Amazon eröffnet „4-Sterne“-Filiale

Amazon macht erneut mit einem Laden Schlagzeilen – allerdings diesmal nicht mit einem kassenlosen Amazon Go-Geschäft. Das E-Commerce-Unternehmen hat in New York die Filiale Amazon 4-star eröffnet, die sich bei den geführten Produkten an den Kundenbewertungen auf der Internetseite orientiert. Für US-Amerikaner und Briten wird es außerdem attraktiver, bei Amazon zu arbeiten, da die Firma bald einen deutlich höheren Mindestlohn zahlt.

Amazon 4-star bietet im New Yorker Szeneviertel SoHo ausschließlich Waren an, die auf Amazon.com mit vier oder mehr Sternen bewertet wurden. Dabei profitieren Mitglieder des Amazon Prime-Programms von jederzeit mit dem Online-Angebot identischen Preisen. Nichtmitglieder müssen mehr bezahlen, können aber vor Ort ein Prime-Abo abschließen, um direkt davon zu profitieren. Zum Portfolio von Amazon 4-star gehören Bücher, Spiele und Spielzeug, Küchengeräte sowie natürlich auch die hauseigenen Echo-Lautsprecher und Kindle-Reader. Da natürlich längst nicht alle gut bewerteten Produkte in dem rund 370 Quadratmeter großen Geschäft Platz finden, wird unter anderem nach der Beliebtheit bei New Yorker Onlinekunden, aktuellen Trends oder häufig gemeinsam gekauften Waren gewichtet. Ob das Konzept auf andere Städte ausgeweitet werden soll, wollte Amazon bislang nicht enthüllen.

Steigende Gehälter

Derweil können sich viele Beschäftigte in den USA und in Großbritannien freuen, da die Gehälter im Niedriglohnbereich deutlich steigen. Amazon zahlt seinen über 250.000 US-Angestellten und auch den mehr als 100.000 Saisonarbeitern ab dem 1. November mindestens 15 Dollar in der Stunde. Dies ist mehr als doppelt soviel wie der gesetzlich festgelegte Mindestlohn von 7,25 Dollar, für dessen Erhöhung sich Amazon nach eigenen Angaben ebenfalls stark machen möchte. Der Internetgigant wird häufig für seine Arbeitsbedingungen kritisiert und kann mit solchen Maßnahmen deshalb natürlich auch sein öffentliches Image verbessern. Zudem wird es zunehmend schwieriger, geeignete Arbeitskräfte zu finden. Die Supermarktkette Walmart zahlt bereits 11 Dollar Mindestlohn, ihr Konkurrent Target kontert mit 12 Dollar und hat für 2020 15 Dollar in Aussicht gestellt. In Großbritannien erhöht Amazon derweil seinen Mindestlohn nicht ganz so stark auf 9,50 Pfund, Londoner Beschäftige erhalten zusätzlich einen Pfund Aufschlag. In Deutschland sind derzeit keine Anpassungen geplant.

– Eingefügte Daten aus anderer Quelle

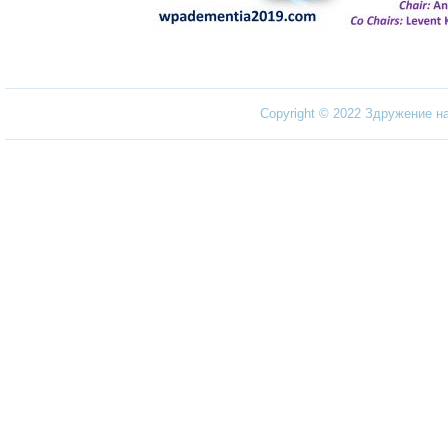
Copyright © 2022 Здружение н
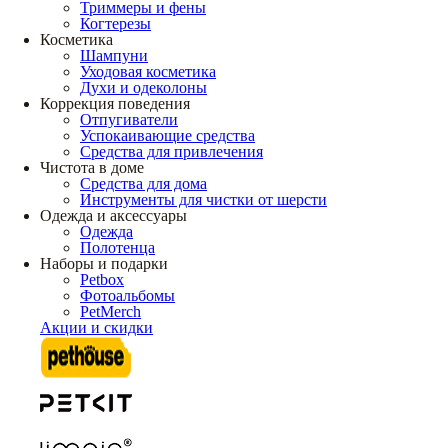
Триммеры и фены
Когтерезы
Косметика
Шампуни
Уходовая косметика
Духи и одеколоны
Коррекция поведения
Отпугиватели
Успокаивающие средства
Средства для привлечения
Чистота в доме
Средства для дома
Инструменты для чистки от шерсти
Одежда и аксессуары
Одежда
Полотенца
Наборы и подарки
Petbox
Фотоальбомы
PetMerch
Акции и скидки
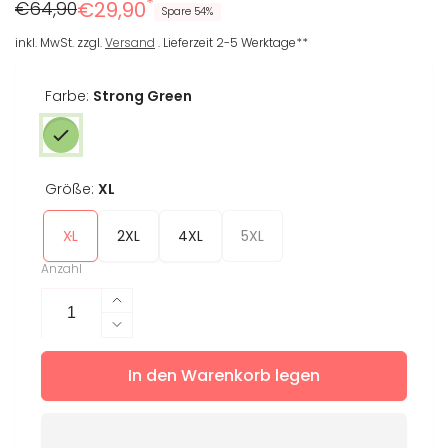
*
Regulärer
Reduzierter
€64,90
€29,90
Spare 54%
Preis
Preis
inkl. MwSt. zzgl.
Versand
. Lieferzeit 2-5 Werktage**
Farbe:
Strong Green
Größe:
XL
XL
2XL
4XL
5XL
Anzahl
Erhöhe
die
Verringere
Menge
die
für
In den Warenkorb legen
Menge
Shorts
für
Heidi+
Shorts
XL
Heidi+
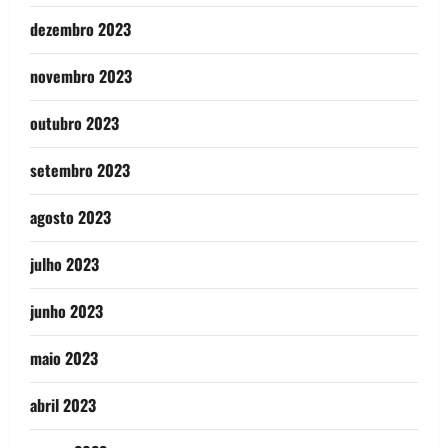
dezembro 2023
novembro 2023
outubro 2023
setembro 2023
agosto 2023
julho 2023
junho 2023
maio 2023
abril 2023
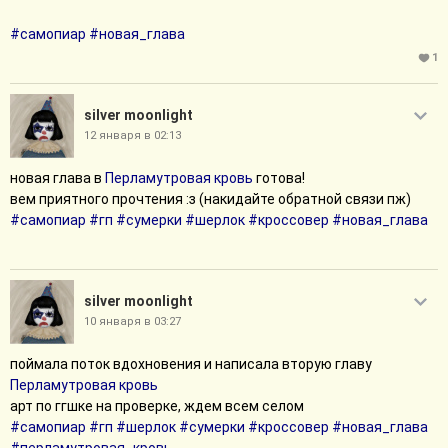
#самопиар
#новая_глава
1
silver moonlight
12 января в 02:13
новая глава в
Перламутровая кровь
готова!
вем приятного прочтения :з (накидайте обратной связи пж)
#самопиар
#гп
#сумерки
#шерлок
#кроссовер
#новая_глава
silver moonlight
10 января в 03:27
поймала поток вдохновения и написала вторую главу
Перламутровая кровь
арт по ггшке на проверке, ждем всем селом
#самопиар
#гп
#шерлок
#сумерки
#кроссовер
#новая_глава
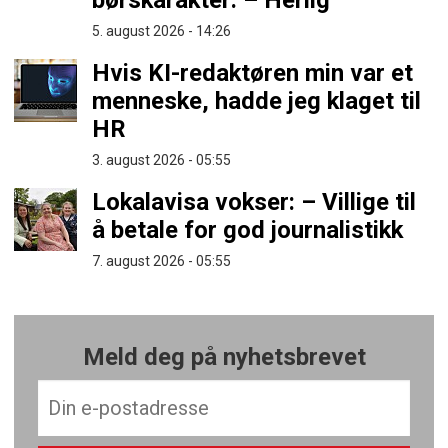
børskarakter: – Herlig
5. august 2026 - 14:26
Hvis KI-redaktøren min var et
menneske, hadde jeg klaget til
HR
3. august 2026 - 05:55
Lokalavisa vokser: – Villige til
å betale for god journalistikk
7. august 2026 - 05:55
Meld deg på nyhetsbrevet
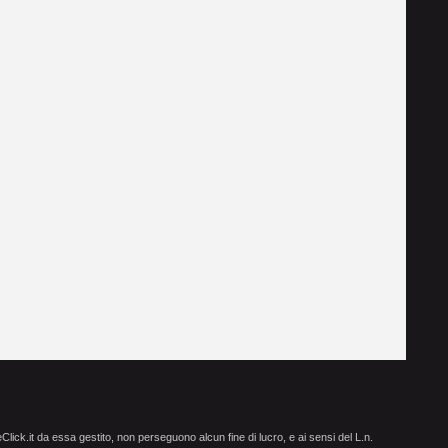
ick.it da essa gestito, non perseguono alcun fine di lucro, e ai sensi del L.n.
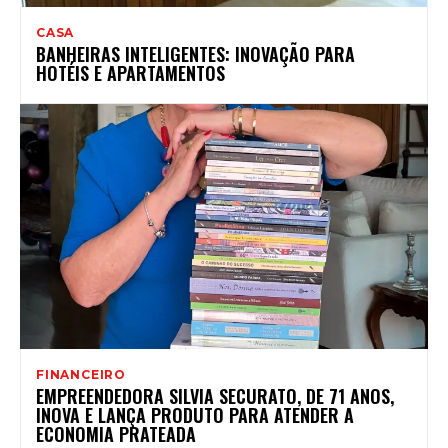
CASA
BANHEIRAS INTELIGENTES: INOVAÇÃO PARA
HOTÉIS E APARTAMENTOS
FINANCEIRO
EMPREENDEDORA SILVIA SECURATO, DE 71 ANOS,
INOVA E LANÇA PRODUTO PARA ATENDER A
ECONOMIA PRATEADA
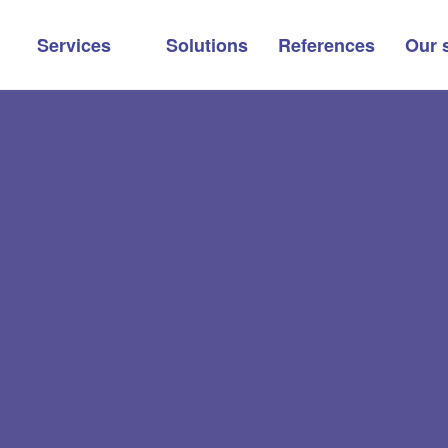
Services
Solutions
References
Our 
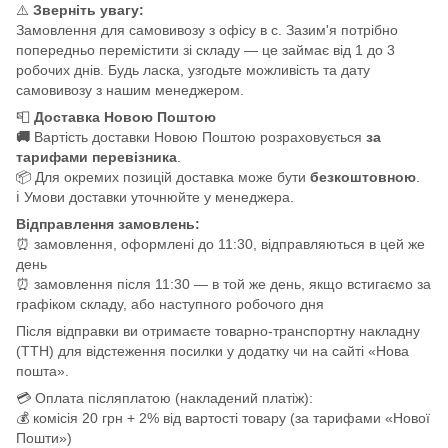
⚠️
Зверніть увагу:
Замовлення для самовивозу з офісу в с. Зазим'я потрібно
попередньо перемістити зі складу — це займає від 1 до 3
робочих днів. Будь ласка, узгодьте можливість та дату
самовивозу з нашим менеджером.
📮
Доставка Новою Поштою
🚚
Вартість доставки Новою Поштою розраховується
за
тарифами перевізника
.
📦 Для окремих позицій доставка може бути
безкоштовною
.
ℹ️ Умови доставки уточнюйте у менеджера.
Відправлення замовлень:
⏰ замовлення, оформлені до 11:30, відправляються в цей же
день
⏰ замовлення після 11:30 — в той же день, якщо встигаємо за
графіком складу, або наступного робочого дня
Після відправки ви отримаєте товарно-транспортну накладну
(ТТН) для відстеження посилки у додатку чи на сайті «Нова
пошта».
💳 Оплата післяплатою (накладений платіж):
💰 комісія 20 грн + 2% від вартості товару (за тарифами «Нової
Пошти»)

Whole Foods-Mitarbeiter verärgert

Eventuell kommen die Veränderungen auch den Mitarbeitern der von Amazon gekauften Lebensmittelkette „Whole Foods“ entgegen, die sich laut einem Bericht des Guardian zunehmend wie Roboter fühlen und deshalb eine Gewerkschaft gründen wollen. Amazon würde von ihnen erwarten, das sie mit stark begrenzten Arbeitskräften sowie wenig Investitionsbudget den Betrieb der Geschäfte aufrechterhalten und gleichzeitig Aufgaben höherrangiger Positionen übernehmen, ohne dafür angemessen entschädigt zu werden. Dadurch sei selbst für den wichtigen Kundenservice  kaum noch Zeit. Zudem würde man durch eine Homogenisierung des Angebots und die angestrebte Gewinnmaximierung derzeit genau die Kunden verlieren, die sich für die früher im Fokus stehenden lokalen Produkte und Spezialitäten interessieren und Whole Foods damit erst erfolgreich machten, ist ein südkalifornischer Mitarbeiter überzeugt.